In Vietnam, American forces were initially sent as "military advisors" when the French pulled out in 1954. Troop numbers increased under Kennedy, and again under Johnson. When North Vietnamese patrol boats fired on a U.S. destroyer in the Gulf of Tonkin, Johnson ordered the bombing of North Vietnam. Congress initially supported him, but when the war became widely unpopular, it flexed its muscle by passing the War Powers Act. The Act did not include a check on the CIA, but did require presidents to consult with Congress before engaging in armed conflict.
But Presidents do have their way. When Reagan sought to eradicate communism and overcome the Cuban-backed Sandinistas in Nicaragua, he circumvented congressional Democrats' restrictions on CIA and military operations, and engaged in a series of covert activities to raise funds for the Contras by selling arms to Iran. Profits from the sales were used to support the Contras until Reagan's people got caught, and the notorious Iran-Contra scandal ensued.
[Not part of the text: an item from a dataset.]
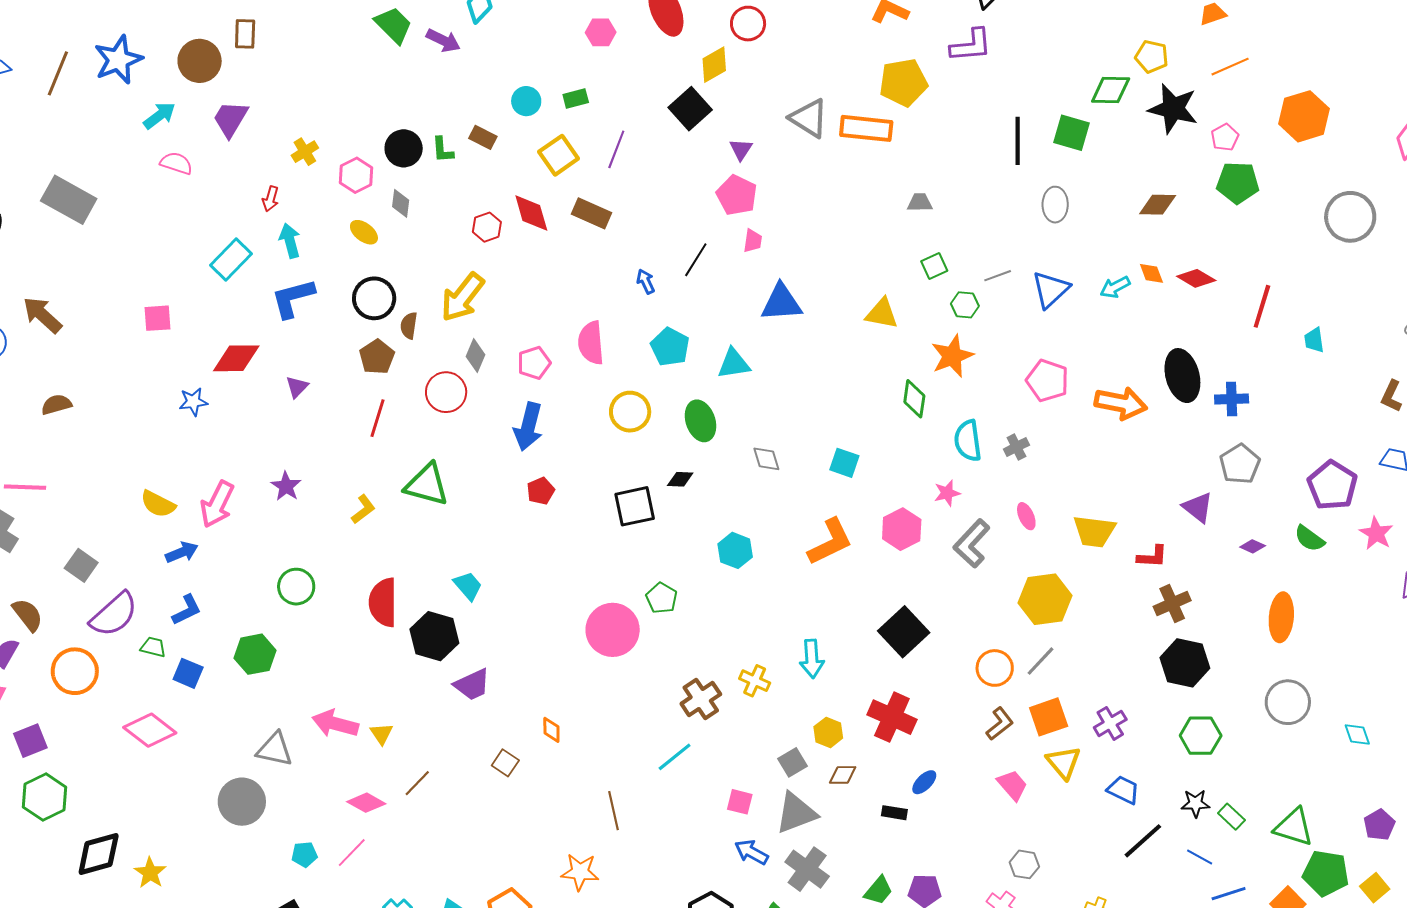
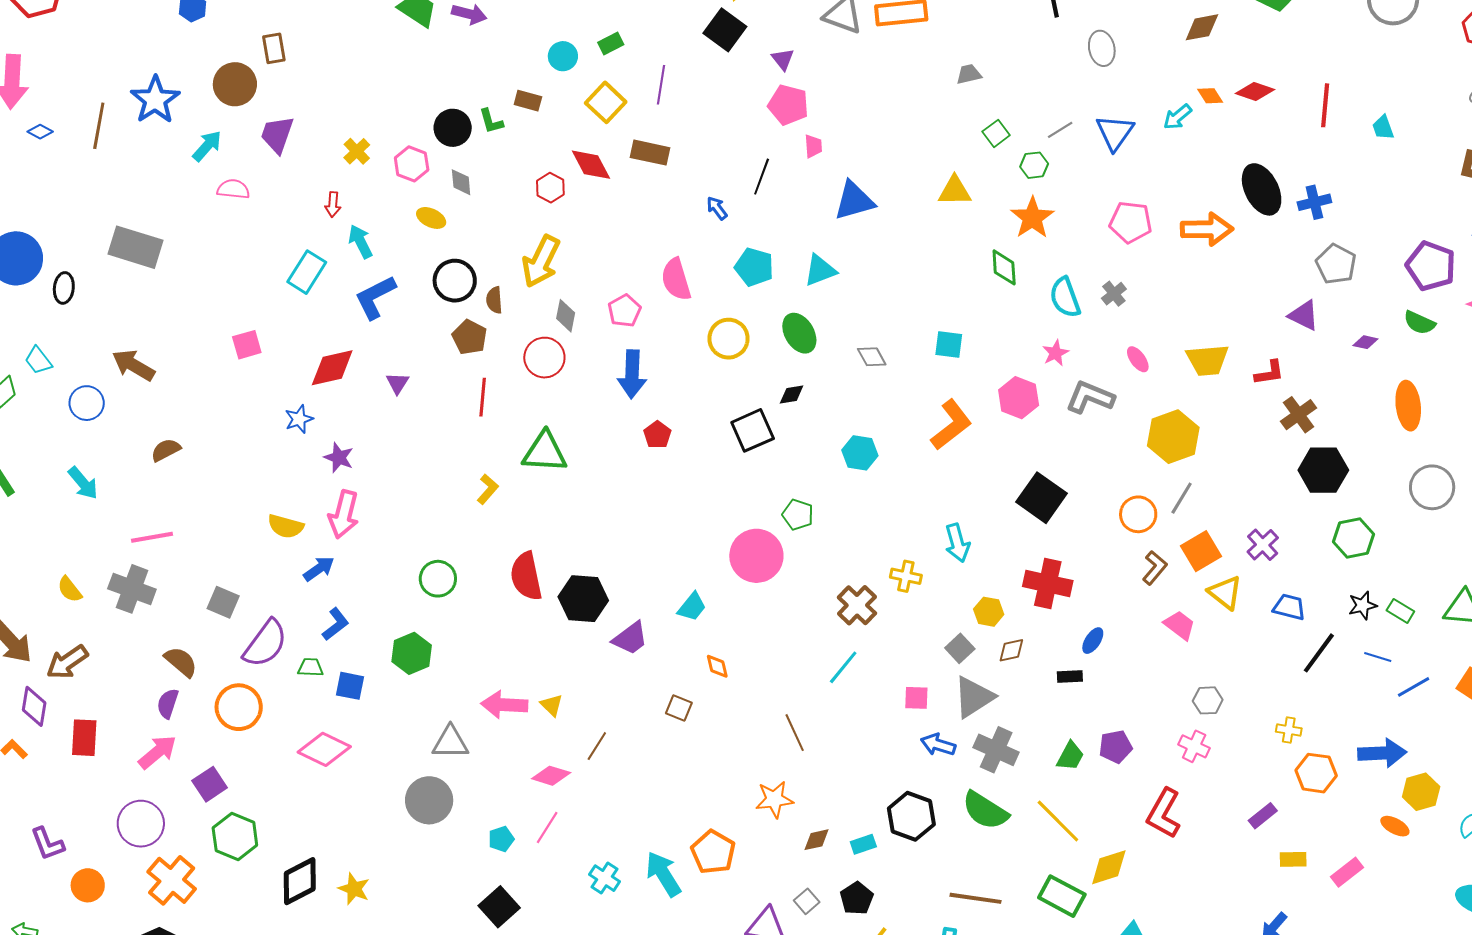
purple star: (286, 486) -> (339, 458), moved
gray L-shape: (972, 543) -> (1090, 397), turned 81
cyan trapezoid: (468, 586) -> (692, 607), moved, turned 92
After 9/11, and before the Iraq War, Congress passed the Authorization for the Use of Military Force (AUMF), which gave the president the legal authority "to use all necessary and appropriate force against those nations, organizations, or persons he determines planned, authorized, committed, or aided the terrorist attacks that occurred on September 11, 2001, or harbored such organizations or persons..." Bush used the AUMF to justify his illegal torture program and wiretapping of American citizens, but more often, he invoked the "inherent powers" of his office to emphasize how his authority over matters of national security did not derive from Congress.
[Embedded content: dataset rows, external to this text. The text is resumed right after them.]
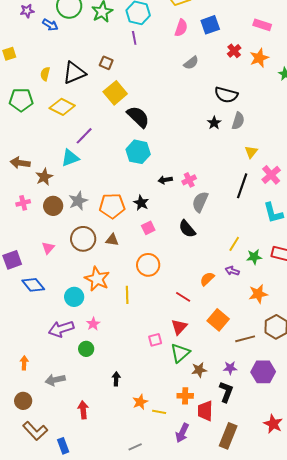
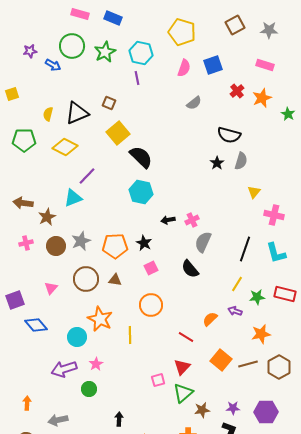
pink cross: (271, 175) -> (274, 215), turned -36
black line: (242, 186) -> (245, 249), moved
brown line: (245, 339) -> (248, 364), moved

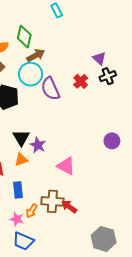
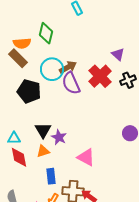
brown arrow: (36, 55) -> (68, 67), moved
black cross: (108, 76) -> (128, 80), moved
red cross: (81, 81) -> (100, 76), size x1.6
blue rectangle: (18, 190) -> (51, 176), moved

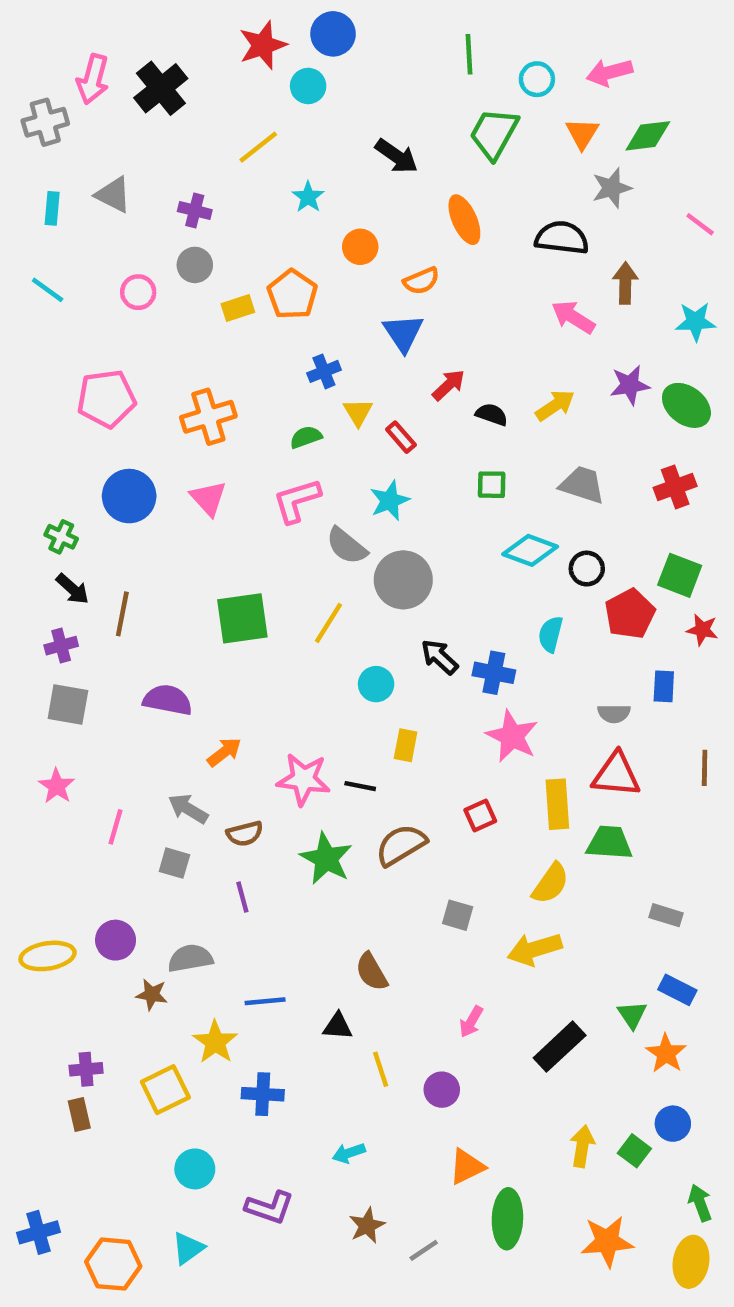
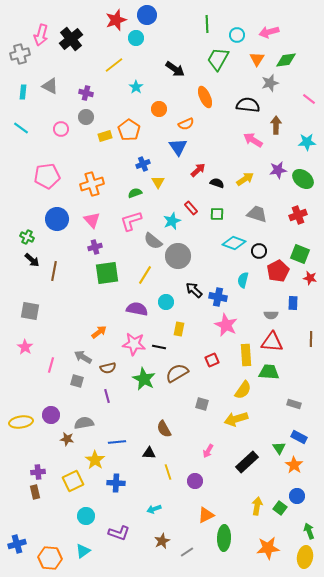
red rectangle: (401, 437) -> (191, 208), moved
purple cross: (61, 646) -> (95, 247), moved
purple semicircle: (168, 700) -> (137, 309), moved

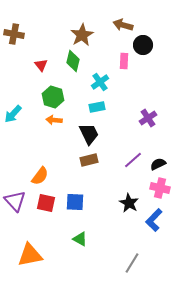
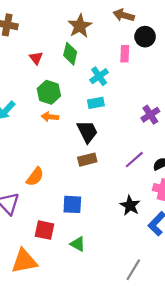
red square: (46, 203) -> (45, 230), moved

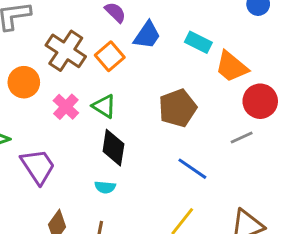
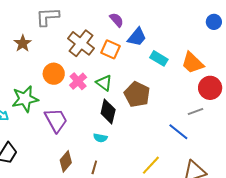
cyan rectangle: (198, 42) -> (159, 58), moved
orange square: (110, 56) -> (111, 49), turned -30
orange circle: (24, 82) -> (54, 74), moved
brown pentagon: (178, 108) -> (137, 94), moved, turned -30
blue line: (192, 169) -> (178, 132), moved

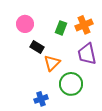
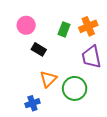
orange triangle: (52, 63) -> (48, 79), moved
blue cross: (41, 99) -> (32, 103), moved

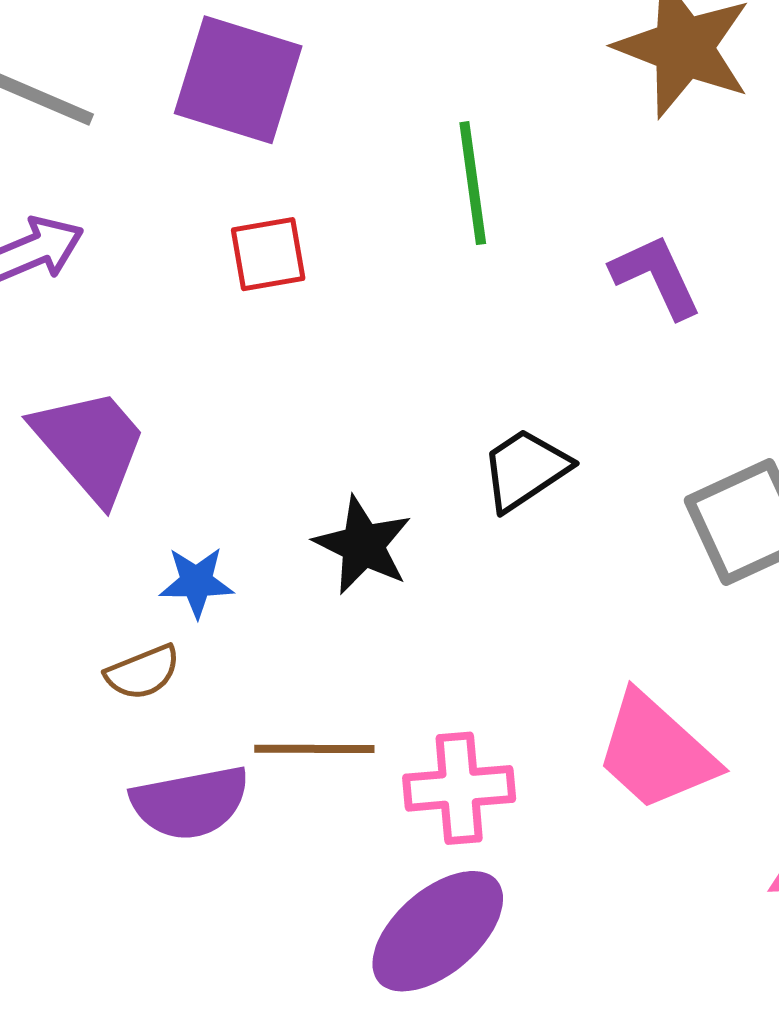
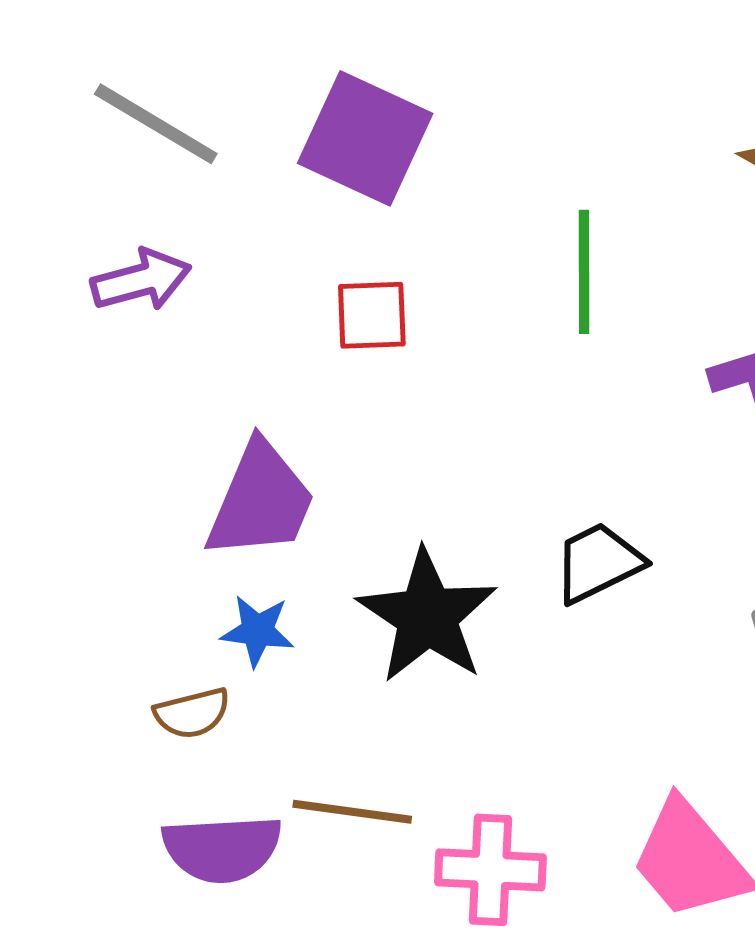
purple trapezoid: (90, 445) -> (261, 501), moved, turned 56
black star: (363, 545) -> (427, 616), size x1.4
President Obama has doubled down on many of the Bush programs that presidential candidate Obama once derided as abuses of Executive power, including NSA surveillance programs, impingements on press freedoms, and the Patriot Act. He's continued "extraordinary rendition," and used the AUMF to carry out secret drone strikes, with his own, infamous "kill list," that's included U.S. citizens. A global network of U.S. Special Operations forces has allegedly deployed in over a hundred secret wars. And we are firmly back in Iraq, again for an unforeseeable future.
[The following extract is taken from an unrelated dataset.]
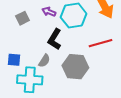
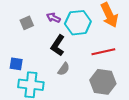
gray semicircle: (44, 61) -> (64, 69), moved
gray hexagon: (75, 67) -> (103, 82), moved

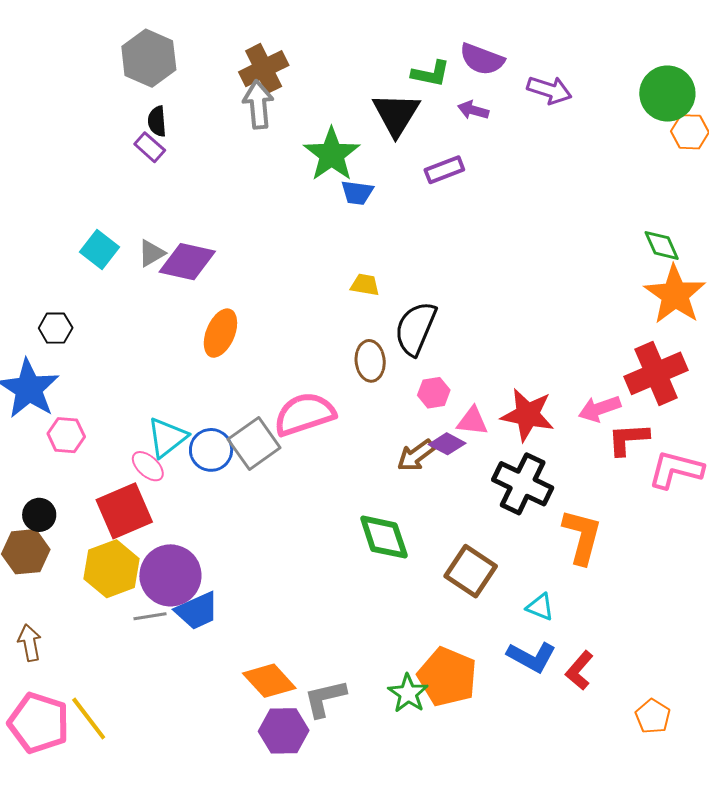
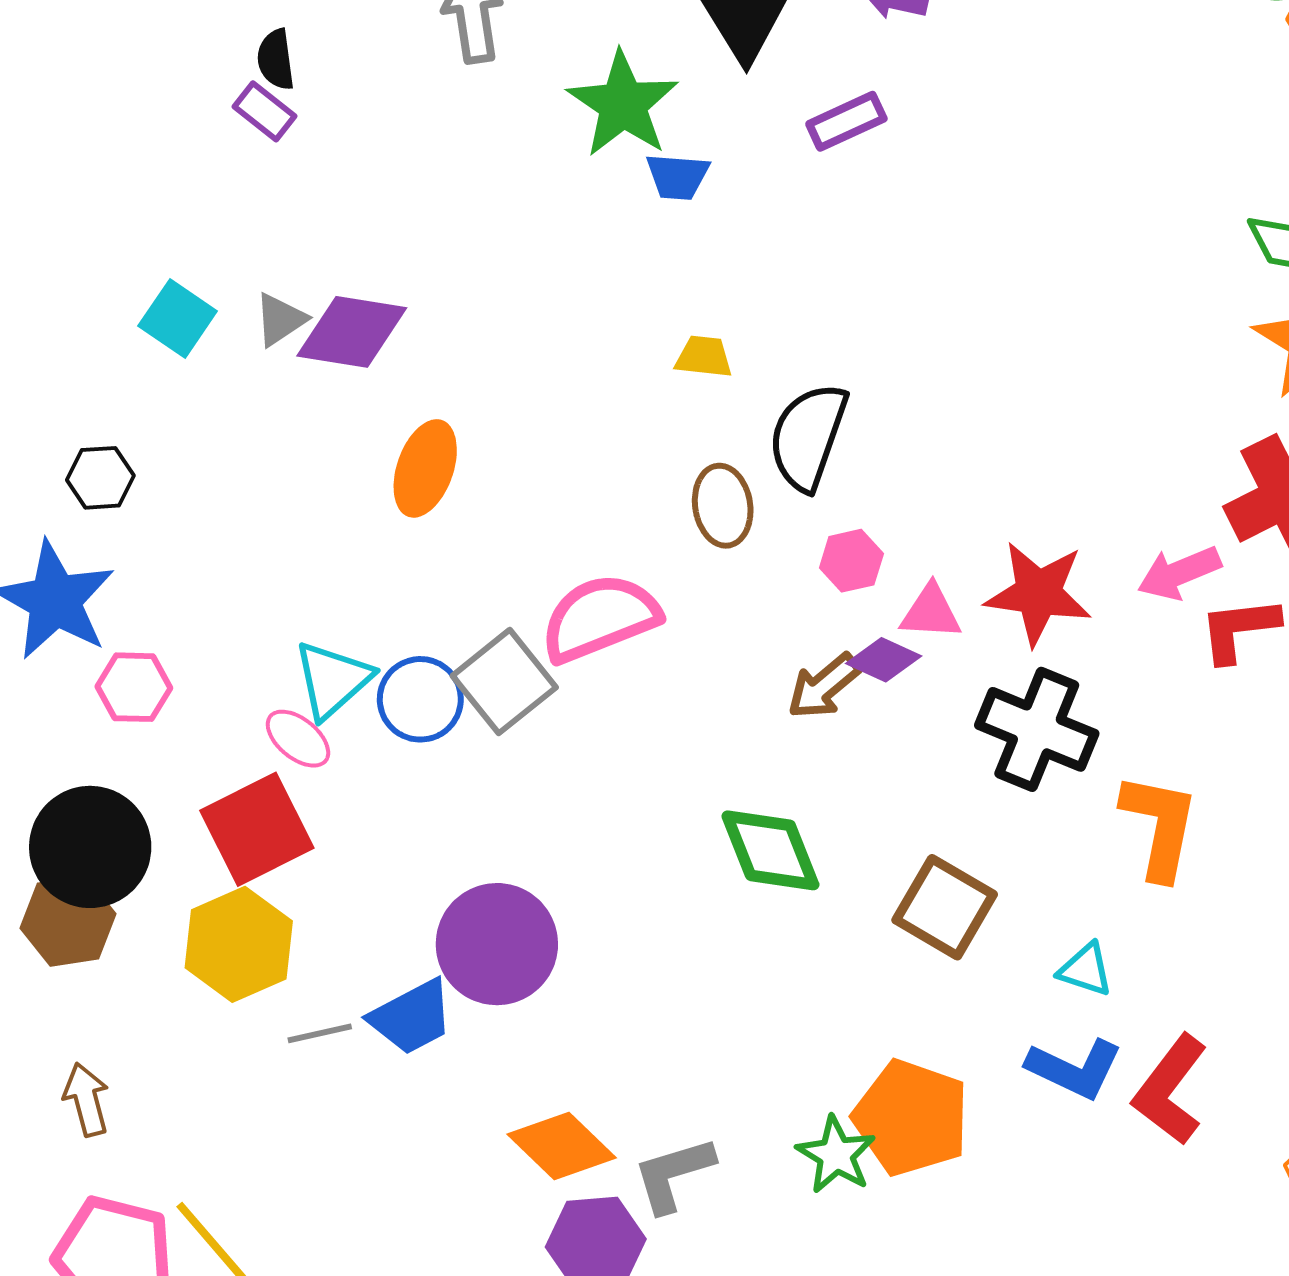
black circle: (39, 515) -> (90, 847), size x1.8
purple circle: (170, 575) -> (497, 944), moved
red L-shape: (579, 670) -> (1170, 1090), size x1.4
In the weeks to come, Americans will bear witness to congressional hearings and debates over presidential war powers. And despite the lack of proof that ISIS poses a direct threat to the homeland, we'll hear a lot of talk about emergent dangers and military necessity. What we won't hear, however, is real discussion of antiwar alternatives. Truth is, even when the president is not stretching his powers, and Congress, not ducking votes, Americans opposed to war have little representation among today's political leadership. Obama is not the anti-war president he promised to be. And no congressman wants to be the one who voted against a military action that could prevent another 9/11. Certainly the lobbyists from Boeing or Lockhead Martin will not oppose. After all, their stocks have been trading at all time highs since the airstrikes began.
In his landmark farewell address, George Washington stated that "Overgrown military establishments which, under any form of government, are inauspicious to liberty." He and the founders established a model of a standing army that would provide a foundation for an expanded military force in times of emergency, and recede in peacetime. Once the emergency was over, the country would demilitarize, and its soldiers return to civilian life.
This model prevailed until the Cold War, when the U.S. began maintaining a large peacetime military to combat the Red Menace. With a prevailing consensus among our political leaders that terrorism has become the new communism, by what means can Americans be free of the grip of militarism that Washington warned against?
Or, have we firmly entered an epoch of forever war, and Military Kings?